Publié le Dimanche 22 janvier 2017 à 07h35.

Quand La Poste casse les postiers

La médiatisation récente de plusieurs suicides a fait connaître à une large échelle ce que subissent les postiers et postières. Le 14 octobre dernier, huit cabinets d’expertise adressaient une lettre ouverte à l’entreprise pour dénoncer l’« aggravation de la pénibilité physique », des « situations de détresse », ou encore la « situation préoccupante du fait de la rapide dégradation de l’état de santé des agents », du fait des « réorganisations permanentes qui réduisent les effectifs et soumettent les agents à des cadences accélérées ».

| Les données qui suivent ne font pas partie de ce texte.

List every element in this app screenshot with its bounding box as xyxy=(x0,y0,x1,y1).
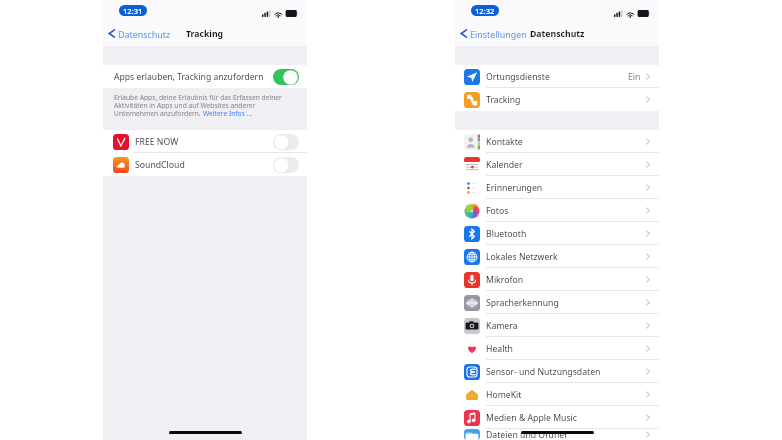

Depuis plusieurs années, les salariés vivent au rythme de réorganisations incessantes accompagnées de suppressions d’emplois et de fermetures de bureaux. En l’espace de douze ans, ce sont 100 000 emplois qui ont été supprimés. Malgré les discours de l’entreprise sur la baisse du courrier, les agents constatent chaque jour une charge de travail accrue, du fait de la réduction du nombre des facteurs mais aussi d’une augmentation non contestée des « objets suivis » (lettres recommandées, lettres suivies) et des colis suite au développement d’internet. Les tournées des facteurs et factrices ne cessent de s’allonger, les cadences augmentent. Les dépassements horaires non payés deviennent la norme. On ne compte plus les interventions de l’Inspection du travail pour travail dissimulé.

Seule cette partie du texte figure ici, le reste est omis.